DOJ Challenges Expert Witnesses Proposed for Bankman-Fried Trial
The United States Department of Justice (DOJ) has objected to the inclusion of all seven expert witnesses put forward by Sam Bankman-Fried for his upcoming October trial.
In a recent court filing, the DOJ outlined shortcomings in the proposed experts and their disclosures. Some disclosures lacked expert opinions, while most failed to meet the required foundation standards set by federal rules.
The agency argued that even when opinions were provided, they often didn’t meet the criteria for expert testimony due to unreliability, lack of factual basis, or irrelevance, potentially causing jury confusion.
The list of potential witnesses includes Lawrence Akka, a British barrister; Thomas Bishop, president of Tom Bishop & Associates LLC; Brian Kim, director at Guidepost Solutions; Joseph Pimbley, principal at Maxwell Consulting; Bradley Smith, professor at Capital University Law School; Peter Vinella, managing director at PVA Toucan International; and Andrew Di Wu, assistant professor at University of Michigan’s Ross School of Business.
The DOJ urged the U.S. District Court for the Southern District of New York to exercise its authority in assessing evidence and prevent the testimonies of the proposed experts.
The DOJ plans to present its own witnesses, Gary Wang and Nishad Singh, former colleagues of Bankman-Fried who have pleaded guilty. These witnesses are seen as competent to address questions about FTX’s code during cross-examination.
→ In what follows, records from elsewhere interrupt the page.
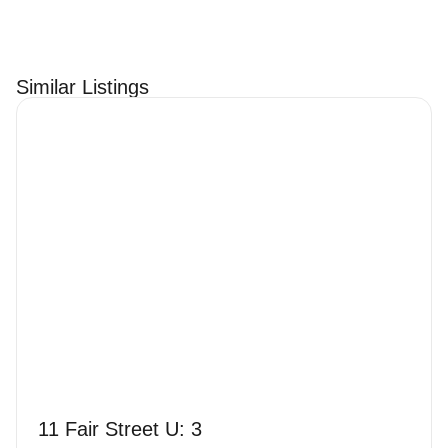
Similar Listings
11 Fair Street U: 3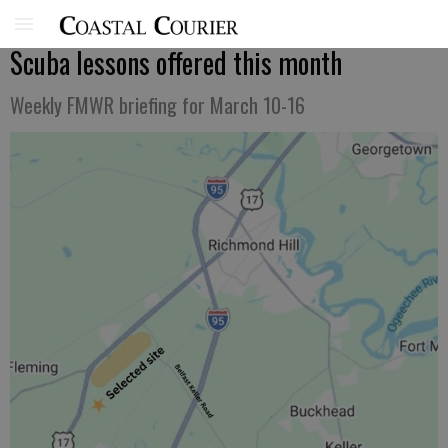
Scuba lessons offered this month
Weekly FMWR briefing for March 10-16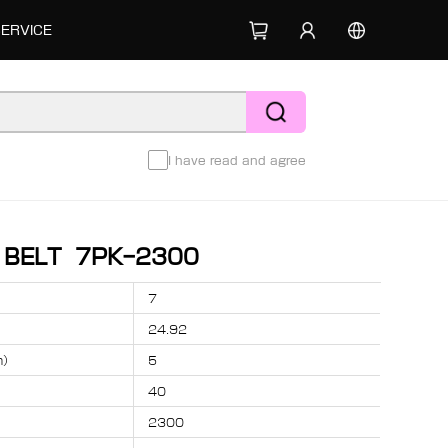
SERVICE
I have read and agree
D BELT 7PK-2300
7
24.92
m）
5
40
2300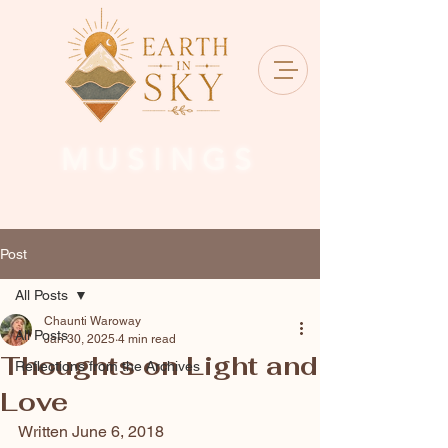
MUSINGS
Post
All Posts
Chaunti Waroway
All Posts
Jan 30, 2025
4 min read
Thoughts on Light and
Reflections from the Archives
Love
Written June 6, 2018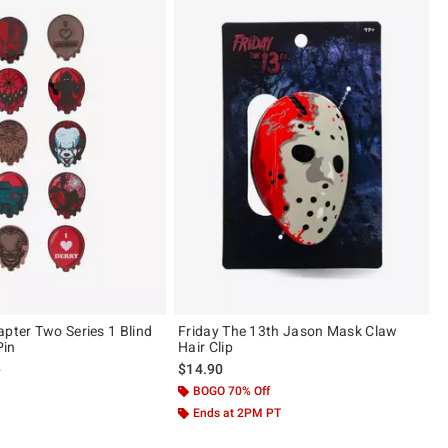
apter Two Series 1 Blind
Friday The 13th Jason Mask Claw
Pin
Hair Clip
 price, the original price is
9
$14.90
 5
BOGO 70% Off
Ends at 2PM PT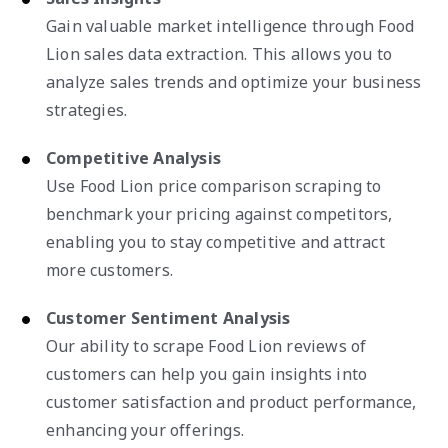
Gain valuable market intelligence through Food
Lion sales data extraction. This allows you to
analyze sales trends and optimize your business
strategies.
Competitive Analysis
Use Food Lion price comparison scraping to
benchmark your pricing against competitors,
enabling you to stay competitive and attract
more customers.
Customer Sentiment Analysis
Our ability to scrape Food Lion reviews of
customers can help you gain insights into
customer satisfaction and product performance,
enhancing your offerings.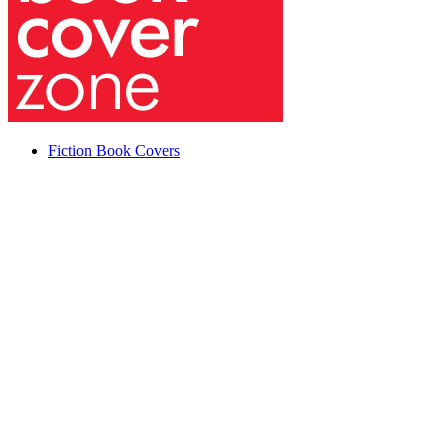
Fiction Book Covers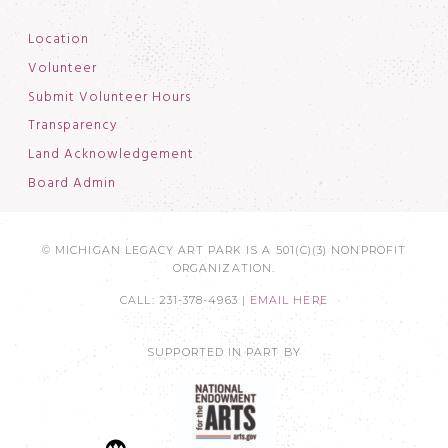
Location
Volunteer
Submit Volunteer Hours
Transparency
Land Acknowledgement
Board Admin
© MICHIGAN LEGACY ART PARK IS A 501(C)(3) NONPROFIT
ORGANIZATION.
CALL: 231-378-4963 |
EMAIL HERE
SUPPORTED IN PART BY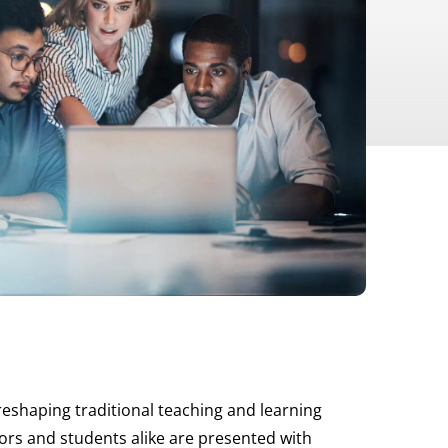
reshaping traditional teaching and learning
tors and students alike are presented with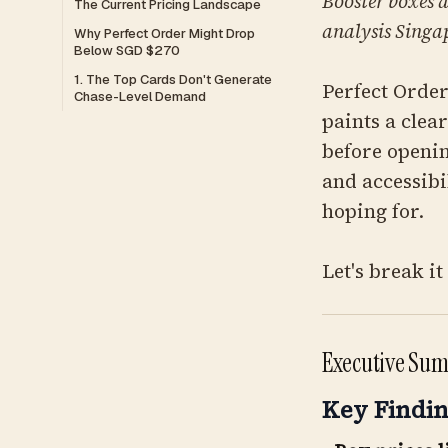
Booster boxes a
The Current Pricing Landscape
analysis Singap
Why Perfect Order Might Drop
Below SGD $270
1. The Top Cards Don't Generate
Perfect Order
Chase-Level Demand
paints a clea
before openin
and accessibi
hoping for.
Let's break i
Executive Sum
Key Findin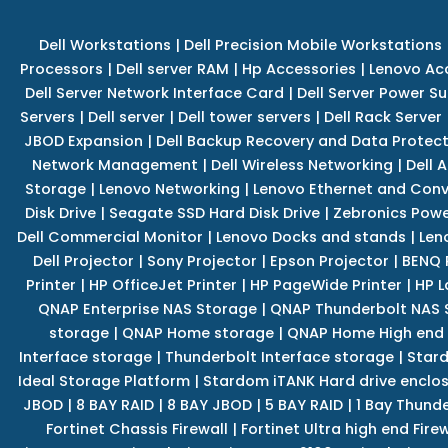
Dell Workstations
|
Dell Precision Mobile Workstations
Processors
|
Dell server RAM
|
Hp Accessories
|
Lenovo Ac
Dell Server Network Interface Card
|
Dell Server Power S
Servers
|
Dell server
|
Dell tower servers
|
Dell Rack Server
JBOD Expansion
|
Dell Backup Recovery and Data Protec
Network Management
|
Dell Wireless Networking
|
Dell 
Storage
|
Lenovo Networking
|
Lenovo Ethernet and Con
Disk Drive
|
Seagate SSD Hard Disk Drive
|
Zebronics Powe
Dell Commercial Monitor
|
Lenovo Docks and stands
|
Len
Dell Projector
|
Sony Projector
|
Epson Projector
|
BENQ 
Printer
|
HP OfficeJet Printer
|
HP PageWide Printer
|
HP L
QNAP Enterprise NAS Storage
|
QNAP Thunderbolt NAS 
storage
|
QNAP Home storage
|
QNAP Home High end
Interface storage
|
Thunderbolt Interface storage
|
Star
Ideal Storage Platform
|
Stardom iTANK Hard drive enclo
JBOD
|
8 BAY RAID
|
8 BAY JBOD
|
5 BAY RAID
|
1 Bay Thund
Fortinet Chassis Firewall
|
Fortinet Ultra high end Firew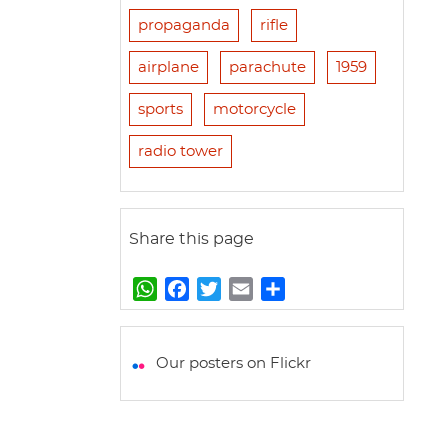
propaganda
rifle
airplane
parachute
1959
sports
motorcycle
radio tower
Share this page
W
F
T
E
S
h
a
w
m
h
a
c
i
a
a
t
e
t
i
r
Our posters on Flickr
s
b
t
l
e
A
o
e
p
o
r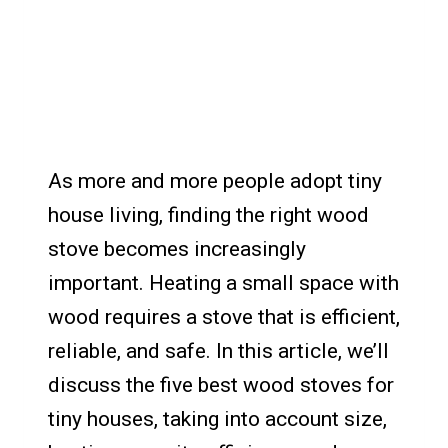
As more and more people adopt tiny
house living, finding the right wood
stove becomes increasingly
important. Heating a small space with
wood requires a stove that is efficient,
reliable, and safe. In this article, we’ll
discuss the five best wood stoves for
tiny houses, taking into account size,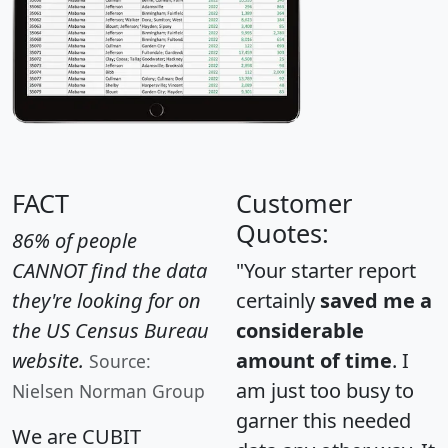
FACT
Customer
Quotes:
86% of people
CANNOT find the data
"Your starter report
they're looking for on
certainly
saved me a
the US Census Bureau
considerable
website.
amount of time
. I
Source:
am just too busy to
Nielsen Norman Group
garner this needed
We are CUBIT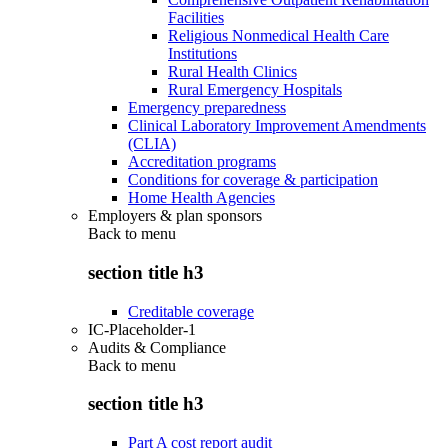
Facilities
Religious Nonmedical Health Care
Institutions
Rural Health Clinics
Rural Emergency Hospitals
Emergency preparedness
Clinical Laboratory Improvement Amendments
(CLIA)
Accreditation programs
Conditions for coverage & participation
Home Health Agencies
Employers & plan sponsors
Back to
menu
section title h3
Creditable coverage
IC-Placeholder-1
Audits & Compliance
Back to
menu
section title h3
Part A cost report audit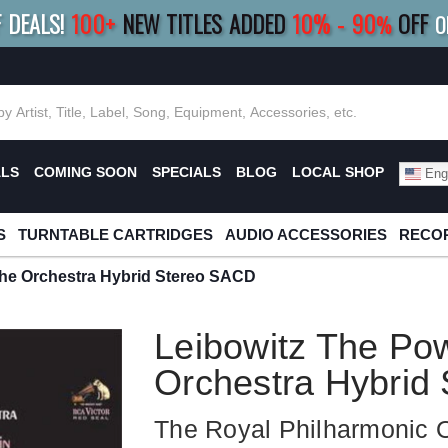
F DEALS!
100+
NEW TITLES ADDED
10
%
- 90
OFF
%
O
E 10%
|
BUY 8+
TITLES
SAVE 15%
|
FRE
ALS
COMING SOON
SPECIALS
BLOG
LOCAL SHOP
Engl
S
TURNTABLE CARTRIDGES
AUDIO ACCESSORIES
RECOR
The Orchestra Hybrid Stereo SACD
Leibowitz The Po
Orchestra Hybrid
The Royal Philharmonic 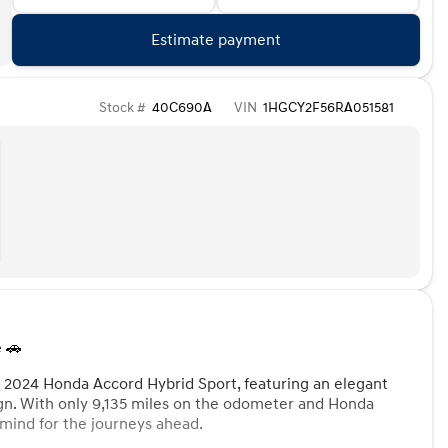
Estimate payment
Stock #
40C690A
VIN
1HGCY2F56RA051581
 🚗
d 2024 Honda Accord Hybrid Sport, featuring an elegant
ign. With only 9,135 miles on the odometer and Honda
f mind for the journeys ahead.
Bankman-Fried’s trial is scheduled to start on October 3. Currently in jail on multiple fraud charges linked to the collapse of his cryptocurrency venture, FTX Group, Bankman-Fried’s legal team sought his temporary release to review trial materials or at least increase his access to legal counsel.
If convicted, Bankman-Fried could potentially face a prison term of over 100 years for various charges, including allegations of misusing customer assets for personal failed investments alongside other FTX executives.